GIVEN DATA >>
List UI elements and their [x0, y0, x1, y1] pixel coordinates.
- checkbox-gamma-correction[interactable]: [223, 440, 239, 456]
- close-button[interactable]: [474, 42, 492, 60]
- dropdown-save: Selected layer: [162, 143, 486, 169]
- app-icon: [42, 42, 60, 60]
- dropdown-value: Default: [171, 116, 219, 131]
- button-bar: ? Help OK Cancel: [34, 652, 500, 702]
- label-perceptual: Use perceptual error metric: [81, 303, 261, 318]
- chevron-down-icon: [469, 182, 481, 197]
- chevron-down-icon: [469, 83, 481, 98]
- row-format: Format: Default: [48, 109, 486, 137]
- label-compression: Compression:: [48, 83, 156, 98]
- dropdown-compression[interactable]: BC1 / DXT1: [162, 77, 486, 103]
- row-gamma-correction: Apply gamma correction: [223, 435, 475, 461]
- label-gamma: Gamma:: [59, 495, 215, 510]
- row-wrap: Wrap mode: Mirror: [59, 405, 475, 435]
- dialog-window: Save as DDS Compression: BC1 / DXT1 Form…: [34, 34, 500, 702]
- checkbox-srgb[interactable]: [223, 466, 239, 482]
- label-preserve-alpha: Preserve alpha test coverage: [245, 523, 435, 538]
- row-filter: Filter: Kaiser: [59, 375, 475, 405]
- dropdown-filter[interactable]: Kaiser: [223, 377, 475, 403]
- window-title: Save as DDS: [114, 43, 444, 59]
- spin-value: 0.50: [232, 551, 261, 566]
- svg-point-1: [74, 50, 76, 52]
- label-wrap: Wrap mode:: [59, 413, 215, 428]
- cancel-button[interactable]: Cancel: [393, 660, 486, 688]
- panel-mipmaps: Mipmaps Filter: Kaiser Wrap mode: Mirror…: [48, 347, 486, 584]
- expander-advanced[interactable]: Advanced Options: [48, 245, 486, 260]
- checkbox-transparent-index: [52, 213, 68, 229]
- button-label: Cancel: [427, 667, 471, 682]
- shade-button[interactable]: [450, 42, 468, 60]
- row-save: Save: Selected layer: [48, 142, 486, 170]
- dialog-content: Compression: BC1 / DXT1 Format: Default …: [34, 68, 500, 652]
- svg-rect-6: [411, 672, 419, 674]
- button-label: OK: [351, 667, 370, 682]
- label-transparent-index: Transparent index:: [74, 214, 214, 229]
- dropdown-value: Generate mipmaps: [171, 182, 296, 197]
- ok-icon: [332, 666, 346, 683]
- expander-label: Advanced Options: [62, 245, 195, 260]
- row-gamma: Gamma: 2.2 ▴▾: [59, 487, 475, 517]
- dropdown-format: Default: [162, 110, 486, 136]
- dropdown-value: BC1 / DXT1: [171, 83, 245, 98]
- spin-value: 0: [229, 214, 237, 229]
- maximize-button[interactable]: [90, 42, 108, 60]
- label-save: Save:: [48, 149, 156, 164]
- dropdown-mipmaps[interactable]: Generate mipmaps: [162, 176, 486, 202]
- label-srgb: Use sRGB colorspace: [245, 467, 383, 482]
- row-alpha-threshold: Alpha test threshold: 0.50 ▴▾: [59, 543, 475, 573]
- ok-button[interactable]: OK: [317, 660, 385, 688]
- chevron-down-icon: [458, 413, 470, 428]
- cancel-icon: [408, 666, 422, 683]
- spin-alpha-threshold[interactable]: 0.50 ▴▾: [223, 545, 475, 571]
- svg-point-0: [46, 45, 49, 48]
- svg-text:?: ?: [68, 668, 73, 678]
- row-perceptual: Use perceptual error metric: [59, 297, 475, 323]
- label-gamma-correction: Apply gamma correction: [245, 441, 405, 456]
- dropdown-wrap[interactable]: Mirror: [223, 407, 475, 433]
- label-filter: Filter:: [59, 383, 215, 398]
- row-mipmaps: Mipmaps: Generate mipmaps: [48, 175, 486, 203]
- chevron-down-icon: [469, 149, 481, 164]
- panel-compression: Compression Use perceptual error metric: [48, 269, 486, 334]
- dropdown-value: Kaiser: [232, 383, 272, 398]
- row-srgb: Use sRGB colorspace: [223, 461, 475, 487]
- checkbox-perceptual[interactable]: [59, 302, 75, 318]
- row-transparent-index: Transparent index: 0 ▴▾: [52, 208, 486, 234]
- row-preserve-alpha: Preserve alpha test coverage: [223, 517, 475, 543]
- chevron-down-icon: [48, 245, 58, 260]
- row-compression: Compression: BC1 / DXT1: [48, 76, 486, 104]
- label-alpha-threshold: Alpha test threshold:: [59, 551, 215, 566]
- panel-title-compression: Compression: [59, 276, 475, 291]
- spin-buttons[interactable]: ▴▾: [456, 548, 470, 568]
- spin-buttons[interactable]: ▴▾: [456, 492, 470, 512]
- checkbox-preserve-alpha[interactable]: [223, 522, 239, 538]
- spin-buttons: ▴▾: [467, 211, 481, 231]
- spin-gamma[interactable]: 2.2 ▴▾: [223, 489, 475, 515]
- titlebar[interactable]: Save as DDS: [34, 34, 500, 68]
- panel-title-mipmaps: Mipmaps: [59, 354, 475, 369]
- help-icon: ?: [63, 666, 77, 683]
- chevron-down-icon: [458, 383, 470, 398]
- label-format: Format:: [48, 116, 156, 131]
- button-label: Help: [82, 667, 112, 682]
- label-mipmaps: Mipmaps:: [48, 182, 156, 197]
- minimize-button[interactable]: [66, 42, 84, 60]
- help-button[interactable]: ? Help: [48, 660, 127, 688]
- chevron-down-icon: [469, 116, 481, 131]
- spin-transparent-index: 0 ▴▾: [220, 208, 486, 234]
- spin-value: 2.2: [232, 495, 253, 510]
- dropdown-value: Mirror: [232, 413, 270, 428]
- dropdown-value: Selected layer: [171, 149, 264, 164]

PROBLEM DETAILS >> Exact reproduction of the entire listing is required.

RESULT OF THIS EXERCISE >>
List UI elements and their [x0, y0, x1, y1] pixel coordinates.
- checkbox-gamma-correction[interactable]: [223, 440, 239, 456]
- close-button[interactable]: [474, 42, 492, 60]
- dropdown-save: Selected layer: [162, 143, 486, 169]
- app-icon: [42, 42, 60, 60]
- dropdown-value: Default: [171, 116, 219, 131]
- button-bar: ? Help OK Cancel: [34, 652, 500, 702]
- label-perceptual: Use perceptual error metric: [81, 303, 261, 318]
- chevron-down-icon: [469, 182, 481, 197]
- chevron-down-icon: [469, 83, 481, 98]
- row-format: Format: Default: [48, 109, 486, 137]
- label-compression: Compression:: [48, 83, 156, 98]
- dropdown-compression[interactable]: BC1 / DXT1: [162, 77, 486, 103]
- row-gamma-correction: Apply gamma correction: [223, 435, 475, 461]
- label-gamma: Gamma:: [59, 495, 215, 510]
- row-wrap: Wrap mode: Mirror: [59, 405, 475, 435]
- dialog-window: Save as DDS Compression: BC1 / DXT1 Form…: [34, 34, 500, 702]
- checkbox-srgb[interactable]: [223, 466, 239, 482]
- label-preserve-alpha: Preserve alpha test coverage: [245, 523, 435, 538]
- row-filter: Filter: Kaiser: [59, 375, 475, 405]
- dropdown-filter[interactable]: Kaiser: [223, 377, 475, 403]
- window-title: Save as DDS: [114, 43, 444, 59]
- spin-value: 0.50: [232, 551, 261, 566]
- svg-point-1: [74, 50, 76, 52]
- label-wrap: Wrap mode:: [59, 413, 215, 428]
- cancel-button[interactable]: Cancel: [393, 660, 486, 688]
- panel-mipmaps: Mipmaps Filter: Kaiser Wrap mode: Mirror…: [48, 347, 486, 584]
- expander-advanced[interactable]: Advanced Options: [48, 245, 486, 260]
- checkbox-transparent-index: [52, 213, 68, 229]
- button-label: Cancel: [427, 667, 471, 682]
- shade-button[interactable]: [450, 42, 468, 60]
- row-save: Save: Selected layer: [48, 142, 486, 170]
- dialog-content: Compression: BC1 / DXT1 Format: Default …: [34, 68, 500, 652]
- svg-rect-6: [411, 672, 419, 674]
- button-label: OK: [351, 667, 370, 682]
- label-transparent-index: Transparent index:: [74, 214, 214, 229]
- dropdown-value: Generate mipmaps: [171, 182, 296, 197]
- ok-icon: [332, 666, 346, 683]
- expander-label: Advanced Options: [62, 245, 195, 260]
- row-gamma: Gamma: 2.2 ▴▾: [59, 487, 475, 517]
- dropdown-format: Default: [162, 110, 486, 136]
- dropdown-value: BC1 / DXT1: [171, 83, 245, 98]
- spin-value: 0: [229, 214, 237, 229]
- maximize-button[interactable]: [90, 42, 108, 60]
- label-save: Save:: [48, 149, 156, 164]
- dropdown-mipmaps[interactable]: Generate mipmaps: [162, 176, 486, 202]
- label-srgb: Use sRGB colorspace: [245, 467, 383, 482]
- row-alpha-threshold: Alpha test threshold: 0.50 ▴▾: [59, 543, 475, 573]
- ok-button[interactable]: OK: [317, 660, 385, 688]
- chevron-down-icon: [458, 413, 470, 428]
- cancel-icon: [408, 666, 422, 683]
- spin-alpha-threshold[interactable]: 0.50 ▴▾: [223, 545, 475, 571]
- svg-point-0: [46, 45, 49, 48]
- svg-text:?: ?: [68, 668, 73, 678]
- row-perceptual: Use perceptual error metric: [59, 297, 475, 323]
- label-gamma-correction: Apply gamma correction: [245, 441, 405, 456]
- dropdown-wrap[interactable]: Mirror: [223, 407, 475, 433]
- label-filter: Filter:: [59, 383, 215, 398]
- row-mipmaps: Mipmaps: Generate mipmaps: [48, 175, 486, 203]
- chevron-down-icon: [469, 149, 481, 164]
- panel-compression: Compression Use perceptual error metric: [48, 269, 486, 334]
- dropdown-value: Kaiser: [232, 383, 272, 398]
- row-srgb: Use sRGB colorspace: [223, 461, 475, 487]
- checkbox-perceptual[interactable]: [59, 302, 75, 318]
- row-transparent-index: Transparent index: 0 ▴▾: [52, 208, 486, 234]
- row-preserve-alpha: Preserve alpha test coverage: [223, 517, 475, 543]
- chevron-down-icon: [48, 245, 58, 260]
- row-compression: Compression: BC1 / DXT1: [48, 76, 486, 104]
- label-alpha-threshold: Alpha test threshold:: [59, 551, 215, 566]
- panel-title-compression: Compression: [59, 276, 475, 291]
- spin-buttons[interactable]: ▴▾: [456, 548, 470, 568]
- spin-buttons[interactable]: ▴▾: [456, 492, 470, 512]
- checkbox-preserve-alpha[interactable]: [223, 522, 239, 538]
- spin-buttons: ▴▾: [467, 211, 481, 231]
- spin-gamma[interactable]: 2.2 ▴▾: [223, 489, 475, 515]
- titlebar[interactable]: Save as DDS: [34, 34, 500, 68]
- panel-title-mipmaps: Mipmaps: [59, 354, 475, 369]
- help-icon: ?: [63, 666, 77, 683]
- chevron-down-icon: [458, 383, 470, 398]
- label-format: Format:: [48, 116, 156, 131]
- button-label: Help: [82, 667, 112, 682]
- label-mipmaps: Mipmaps:: [48, 182, 156, 197]
- minimize-button[interactable]: [66, 42, 84, 60]
- help-button[interactable]: ? Help: [48, 660, 127, 688]
- chevron-down-icon: [469, 116, 481, 131]
- spin-transparent-index: 0 ▴▾: [220, 208, 486, 234]
- spin-value: 2.2: [232, 495, 253, 510]
- dropdown-value: Mirror: [232, 413, 270, 428]
- dropdown-value: Selected layer: [171, 149, 264, 164]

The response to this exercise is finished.